As the 2012 Democratic National Convention ticks off the final moments before swinging into action, The New York Times takes a moment to look back and remind us that these conventions were not always scripted and, certainly, not always tame.

I didn’t know they were arresting media. So I just went in the middle of the street thinking that I had a press card and I had my cameras and they’d let me take pictures. I didn’t want to get arrested. I just happened to see these demonstrators being dragged — they were dragging them by their collars and their feet. What was I supposed to do? I’m just about to snap the picture of a hippie being arrested and all of a sudden seven cops jump on me. And they drag me into the wagon.

That’s how New York Times photographer Barton Silverman recounts his experience at the 1968 Democratic National Convention in Chicago in this Lens post for the New York Times.

Silverman was among a number of journalists arrested as the Chicago Police worked to “preserve disorder,” as Mayor Richard J. Daley famously misspoke. The Lens post features a number of images Silverman made through the violent days leading up to Hubert Humphrey’s inauguration.

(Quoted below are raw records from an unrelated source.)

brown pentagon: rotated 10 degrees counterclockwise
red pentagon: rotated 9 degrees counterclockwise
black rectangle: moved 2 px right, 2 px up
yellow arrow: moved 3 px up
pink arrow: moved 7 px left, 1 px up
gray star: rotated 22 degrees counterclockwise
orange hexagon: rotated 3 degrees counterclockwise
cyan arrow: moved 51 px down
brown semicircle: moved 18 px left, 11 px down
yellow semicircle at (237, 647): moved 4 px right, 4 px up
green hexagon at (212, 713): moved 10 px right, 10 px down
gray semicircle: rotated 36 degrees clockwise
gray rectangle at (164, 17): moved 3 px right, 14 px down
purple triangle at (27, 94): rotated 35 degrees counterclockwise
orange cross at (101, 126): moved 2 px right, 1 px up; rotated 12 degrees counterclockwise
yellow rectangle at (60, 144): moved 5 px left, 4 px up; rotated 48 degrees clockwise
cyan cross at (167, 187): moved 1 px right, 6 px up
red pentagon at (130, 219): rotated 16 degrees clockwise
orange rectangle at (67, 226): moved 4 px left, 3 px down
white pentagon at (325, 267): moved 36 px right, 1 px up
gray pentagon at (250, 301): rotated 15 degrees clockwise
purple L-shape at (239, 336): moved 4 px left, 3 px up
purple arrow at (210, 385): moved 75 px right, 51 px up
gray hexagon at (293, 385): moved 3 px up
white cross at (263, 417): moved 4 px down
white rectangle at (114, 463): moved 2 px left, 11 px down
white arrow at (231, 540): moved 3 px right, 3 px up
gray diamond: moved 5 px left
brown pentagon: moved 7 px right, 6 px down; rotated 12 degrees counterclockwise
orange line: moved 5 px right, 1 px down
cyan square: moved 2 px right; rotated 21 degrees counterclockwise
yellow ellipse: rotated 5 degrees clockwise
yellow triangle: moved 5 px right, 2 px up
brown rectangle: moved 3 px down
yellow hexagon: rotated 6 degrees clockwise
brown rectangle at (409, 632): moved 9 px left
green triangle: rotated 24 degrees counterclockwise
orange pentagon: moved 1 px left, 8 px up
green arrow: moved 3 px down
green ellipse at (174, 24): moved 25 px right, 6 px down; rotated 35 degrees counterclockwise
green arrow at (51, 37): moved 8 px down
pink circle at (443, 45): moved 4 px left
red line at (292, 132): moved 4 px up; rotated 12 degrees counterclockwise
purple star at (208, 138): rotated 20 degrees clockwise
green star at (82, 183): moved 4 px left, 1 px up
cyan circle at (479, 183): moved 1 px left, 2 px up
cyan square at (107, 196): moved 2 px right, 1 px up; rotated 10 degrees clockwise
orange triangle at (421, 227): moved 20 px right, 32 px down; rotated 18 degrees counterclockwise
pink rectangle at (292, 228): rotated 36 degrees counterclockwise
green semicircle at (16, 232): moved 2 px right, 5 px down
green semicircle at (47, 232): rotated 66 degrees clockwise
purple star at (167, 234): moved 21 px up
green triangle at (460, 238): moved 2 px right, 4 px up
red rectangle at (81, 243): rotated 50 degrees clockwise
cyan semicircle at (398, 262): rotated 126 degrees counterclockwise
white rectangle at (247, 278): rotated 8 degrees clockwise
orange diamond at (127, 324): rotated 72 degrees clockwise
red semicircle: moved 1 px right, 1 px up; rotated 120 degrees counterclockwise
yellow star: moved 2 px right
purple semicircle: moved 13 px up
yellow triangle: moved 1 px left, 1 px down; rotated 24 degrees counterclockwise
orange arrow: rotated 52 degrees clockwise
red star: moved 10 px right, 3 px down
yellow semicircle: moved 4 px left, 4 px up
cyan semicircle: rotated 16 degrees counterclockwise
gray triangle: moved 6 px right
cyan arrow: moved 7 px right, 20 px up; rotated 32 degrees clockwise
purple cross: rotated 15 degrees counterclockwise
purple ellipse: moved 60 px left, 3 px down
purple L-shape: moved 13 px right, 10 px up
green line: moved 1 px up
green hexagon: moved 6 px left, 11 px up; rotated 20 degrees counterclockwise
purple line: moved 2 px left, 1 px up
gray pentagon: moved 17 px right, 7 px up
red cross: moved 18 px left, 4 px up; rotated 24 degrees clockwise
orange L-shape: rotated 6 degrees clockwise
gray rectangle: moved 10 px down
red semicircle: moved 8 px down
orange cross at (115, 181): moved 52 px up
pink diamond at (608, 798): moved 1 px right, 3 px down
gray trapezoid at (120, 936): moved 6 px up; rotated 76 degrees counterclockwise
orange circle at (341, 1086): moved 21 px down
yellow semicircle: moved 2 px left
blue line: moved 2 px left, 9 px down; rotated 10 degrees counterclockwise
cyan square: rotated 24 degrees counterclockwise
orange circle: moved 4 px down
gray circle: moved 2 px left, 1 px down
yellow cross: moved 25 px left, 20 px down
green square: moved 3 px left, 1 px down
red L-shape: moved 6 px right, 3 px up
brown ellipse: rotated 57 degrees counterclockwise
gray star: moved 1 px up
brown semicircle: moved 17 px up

Silverman even managed to keep his cameras as he was loaded into the wagon, taking photos all the way. When he eventually had to hand his cameras off to another photojournalist, they got shots of him being hauled off. Silverman was even sued by a Chicago Police sergeant after taking photos of the cop wading into a group of media and protesters with a flailing club – an image that played not only in the Times, but also on the cover of Life Magazine as the chaos of Chicago’s convention became a national story.